Each entry below has to be written out again without any change.

Saved entries:
==*==

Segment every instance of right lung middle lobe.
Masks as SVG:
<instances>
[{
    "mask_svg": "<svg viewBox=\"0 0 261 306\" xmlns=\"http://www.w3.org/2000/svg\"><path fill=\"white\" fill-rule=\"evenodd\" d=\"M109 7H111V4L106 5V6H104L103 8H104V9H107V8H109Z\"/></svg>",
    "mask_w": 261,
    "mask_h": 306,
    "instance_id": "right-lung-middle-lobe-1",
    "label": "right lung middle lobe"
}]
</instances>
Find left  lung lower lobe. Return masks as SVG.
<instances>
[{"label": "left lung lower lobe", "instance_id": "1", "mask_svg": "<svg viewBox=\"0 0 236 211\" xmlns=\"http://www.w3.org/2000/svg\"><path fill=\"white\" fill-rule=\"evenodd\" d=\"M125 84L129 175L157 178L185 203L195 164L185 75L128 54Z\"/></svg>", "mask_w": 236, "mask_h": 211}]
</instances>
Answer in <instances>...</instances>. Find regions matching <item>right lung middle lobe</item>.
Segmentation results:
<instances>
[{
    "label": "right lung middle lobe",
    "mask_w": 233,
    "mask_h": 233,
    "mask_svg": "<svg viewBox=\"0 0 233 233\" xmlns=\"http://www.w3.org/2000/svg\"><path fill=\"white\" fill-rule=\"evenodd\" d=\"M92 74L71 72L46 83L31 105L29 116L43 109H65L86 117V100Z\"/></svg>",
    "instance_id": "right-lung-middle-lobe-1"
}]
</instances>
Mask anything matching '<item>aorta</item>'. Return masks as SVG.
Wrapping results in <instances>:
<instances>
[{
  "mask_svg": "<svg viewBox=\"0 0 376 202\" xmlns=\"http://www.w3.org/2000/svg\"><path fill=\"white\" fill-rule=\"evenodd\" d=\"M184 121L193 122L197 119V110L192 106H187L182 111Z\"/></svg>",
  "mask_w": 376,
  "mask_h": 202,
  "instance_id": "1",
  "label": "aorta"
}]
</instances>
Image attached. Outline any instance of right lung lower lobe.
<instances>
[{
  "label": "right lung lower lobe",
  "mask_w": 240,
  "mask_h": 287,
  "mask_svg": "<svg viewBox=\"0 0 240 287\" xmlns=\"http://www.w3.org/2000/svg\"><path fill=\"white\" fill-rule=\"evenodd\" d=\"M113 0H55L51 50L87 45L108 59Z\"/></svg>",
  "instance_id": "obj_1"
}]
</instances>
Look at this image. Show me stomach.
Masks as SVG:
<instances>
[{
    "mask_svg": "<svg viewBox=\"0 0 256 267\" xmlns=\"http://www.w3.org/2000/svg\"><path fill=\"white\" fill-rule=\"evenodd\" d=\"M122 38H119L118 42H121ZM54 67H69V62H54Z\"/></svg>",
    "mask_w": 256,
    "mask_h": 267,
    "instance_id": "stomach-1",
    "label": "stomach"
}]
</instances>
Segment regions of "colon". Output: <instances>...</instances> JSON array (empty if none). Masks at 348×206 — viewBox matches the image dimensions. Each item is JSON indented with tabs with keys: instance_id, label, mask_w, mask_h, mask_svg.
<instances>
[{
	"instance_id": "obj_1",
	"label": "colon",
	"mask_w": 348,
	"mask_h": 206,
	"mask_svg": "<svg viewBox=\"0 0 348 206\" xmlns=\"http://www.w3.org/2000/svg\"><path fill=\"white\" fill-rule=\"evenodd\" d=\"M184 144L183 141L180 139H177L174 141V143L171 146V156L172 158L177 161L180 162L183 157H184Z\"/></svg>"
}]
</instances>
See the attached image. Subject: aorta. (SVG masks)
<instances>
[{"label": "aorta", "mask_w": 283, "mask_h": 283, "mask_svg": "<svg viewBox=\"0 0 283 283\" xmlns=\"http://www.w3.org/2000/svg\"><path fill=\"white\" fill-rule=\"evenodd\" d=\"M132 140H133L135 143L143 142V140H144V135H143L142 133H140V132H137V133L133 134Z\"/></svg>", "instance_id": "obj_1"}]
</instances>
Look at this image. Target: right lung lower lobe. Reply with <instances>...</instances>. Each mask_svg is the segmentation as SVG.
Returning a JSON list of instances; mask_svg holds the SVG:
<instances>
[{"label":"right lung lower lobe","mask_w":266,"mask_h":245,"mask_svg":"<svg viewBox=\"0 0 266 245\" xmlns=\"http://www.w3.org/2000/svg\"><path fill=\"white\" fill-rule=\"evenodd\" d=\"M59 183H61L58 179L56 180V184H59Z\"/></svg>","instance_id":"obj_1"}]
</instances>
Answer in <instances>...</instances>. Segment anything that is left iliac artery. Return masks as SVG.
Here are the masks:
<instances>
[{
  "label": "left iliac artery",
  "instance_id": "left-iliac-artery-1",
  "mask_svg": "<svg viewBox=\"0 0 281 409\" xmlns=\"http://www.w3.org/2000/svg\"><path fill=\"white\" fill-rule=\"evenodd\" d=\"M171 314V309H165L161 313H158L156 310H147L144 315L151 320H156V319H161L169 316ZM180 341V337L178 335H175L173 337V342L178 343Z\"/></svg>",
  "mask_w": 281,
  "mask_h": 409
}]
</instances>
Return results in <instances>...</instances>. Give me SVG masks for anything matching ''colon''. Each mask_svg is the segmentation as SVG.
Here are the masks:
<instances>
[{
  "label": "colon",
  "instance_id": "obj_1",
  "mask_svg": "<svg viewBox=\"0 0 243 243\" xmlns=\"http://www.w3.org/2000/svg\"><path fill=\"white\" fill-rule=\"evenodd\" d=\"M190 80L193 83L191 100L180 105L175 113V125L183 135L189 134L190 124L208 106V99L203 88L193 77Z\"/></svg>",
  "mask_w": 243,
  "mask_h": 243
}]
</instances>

==*==

# Output
Segment every instance of right lung middle lobe.
Masks as SVG:
<instances>
[{
    "mask_svg": "<svg viewBox=\"0 0 261 306\" xmlns=\"http://www.w3.org/2000/svg\"><path fill=\"white\" fill-rule=\"evenodd\" d=\"M109 7H111V4L106 5V6H104L103 8H104V9H107V8H109Z\"/></svg>",
    "mask_w": 261,
    "mask_h": 306,
    "instance_id": "right-lung-middle-lobe-1",
    "label": "right lung middle lobe"
}]
</instances>
Find left  lung lower lobe. Return masks as SVG.
<instances>
[{"label": "left lung lower lobe", "instance_id": "1", "mask_svg": "<svg viewBox=\"0 0 236 211\" xmlns=\"http://www.w3.org/2000/svg\"><path fill=\"white\" fill-rule=\"evenodd\" d=\"M125 84L129 175L157 178L185 203L195 164L185 75L128 54Z\"/></svg>", "mask_w": 236, "mask_h": 211}]
</instances>
Answer in <instances>...</instances>. Find regions matching <item>right lung middle lobe</item>.
Segmentation results:
<instances>
[{
    "label": "right lung middle lobe",
    "mask_w": 233,
    "mask_h": 233,
    "mask_svg": "<svg viewBox=\"0 0 233 233\" xmlns=\"http://www.w3.org/2000/svg\"><path fill=\"white\" fill-rule=\"evenodd\" d=\"M92 74L71 72L46 83L31 105L29 116L43 109H65L86 117V100Z\"/></svg>",
    "instance_id": "right-lung-middle-lobe-1"
}]
</instances>
Mask anything matching '<item>aorta</item>'. Return masks as SVG.
Wrapping results in <instances>:
<instances>
[{
  "mask_svg": "<svg viewBox=\"0 0 376 202\" xmlns=\"http://www.w3.org/2000/svg\"><path fill=\"white\" fill-rule=\"evenodd\" d=\"M184 121L193 122L197 119V110L192 106H187L182 111Z\"/></svg>",
  "mask_w": 376,
  "mask_h": 202,
  "instance_id": "1",
  "label": "aorta"
}]
</instances>
Image attached. Outline any instance of right lung lower lobe.
<instances>
[{
  "label": "right lung lower lobe",
  "mask_w": 240,
  "mask_h": 287,
  "mask_svg": "<svg viewBox=\"0 0 240 287\" xmlns=\"http://www.w3.org/2000/svg\"><path fill=\"white\" fill-rule=\"evenodd\" d=\"M113 0H55L51 50L87 45L108 59Z\"/></svg>",
  "instance_id": "obj_1"
}]
</instances>
Look at this image. Show me stomach.
Masks as SVG:
<instances>
[{
    "mask_svg": "<svg viewBox=\"0 0 256 267\" xmlns=\"http://www.w3.org/2000/svg\"><path fill=\"white\" fill-rule=\"evenodd\" d=\"M122 38H119L118 42H121ZM54 67H69V62H54Z\"/></svg>",
    "mask_w": 256,
    "mask_h": 267,
    "instance_id": "stomach-1",
    "label": "stomach"
}]
</instances>
Segment regions of "colon". Output: <instances>...</instances> JSON array (empty if none). Masks at 348×206 — viewBox matches the image dimensions. Each item is JSON indented with tabs with keys: instance_id, label, mask_w, mask_h, mask_svg.
<instances>
[{
	"instance_id": "obj_1",
	"label": "colon",
	"mask_w": 348,
	"mask_h": 206,
	"mask_svg": "<svg viewBox=\"0 0 348 206\" xmlns=\"http://www.w3.org/2000/svg\"><path fill=\"white\" fill-rule=\"evenodd\" d=\"M184 144L183 141L180 139H177L174 141V143L171 146V156L172 158L177 161L180 162L183 157H184Z\"/></svg>"
}]
</instances>
See the attached image. Subject: aorta. (SVG masks)
<instances>
[{"label": "aorta", "mask_w": 283, "mask_h": 283, "mask_svg": "<svg viewBox=\"0 0 283 283\" xmlns=\"http://www.w3.org/2000/svg\"><path fill=\"white\" fill-rule=\"evenodd\" d=\"M132 140H133L135 143L143 142V140H144V135H143L142 133H140V132H137V133L133 134Z\"/></svg>", "instance_id": "obj_1"}]
</instances>
Look at this image. Target: right lung lower lobe. Reply with <instances>...</instances>. Each mask_svg is the segmentation as SVG.
Returning a JSON list of instances; mask_svg holds the SVG:
<instances>
[{"label":"right lung lower lobe","mask_w":266,"mask_h":245,"mask_svg":"<svg viewBox=\"0 0 266 245\" xmlns=\"http://www.w3.org/2000/svg\"><path fill=\"white\" fill-rule=\"evenodd\" d=\"M59 183H61L58 179L56 180V184H59Z\"/></svg>","instance_id":"obj_1"}]
</instances>
Answer in <instances>...</instances>. Segment anything that is left iliac artery. Return masks as SVG.
Here are the masks:
<instances>
[{
  "label": "left iliac artery",
  "instance_id": "left-iliac-artery-1",
  "mask_svg": "<svg viewBox=\"0 0 281 409\" xmlns=\"http://www.w3.org/2000/svg\"><path fill=\"white\" fill-rule=\"evenodd\" d=\"M171 314V309H165L161 313H158L156 310H147L144 315L151 320H156V319H161L169 316ZM180 341V337L178 335H175L173 337V342L178 343Z\"/></svg>",
  "mask_w": 281,
  "mask_h": 409
}]
</instances>
Return results in <instances>...</instances>. Give me SVG masks for anything matching ''colon''. Each mask_svg is the segmentation as SVG.
Here are the masks:
<instances>
[{
  "label": "colon",
  "instance_id": "obj_1",
  "mask_svg": "<svg viewBox=\"0 0 243 243\" xmlns=\"http://www.w3.org/2000/svg\"><path fill=\"white\" fill-rule=\"evenodd\" d=\"M190 80L193 83L191 100L180 105L175 113V125L183 135L189 134L190 124L208 106V99L203 88L193 77Z\"/></svg>",
  "mask_w": 243,
  "mask_h": 243
}]
</instances>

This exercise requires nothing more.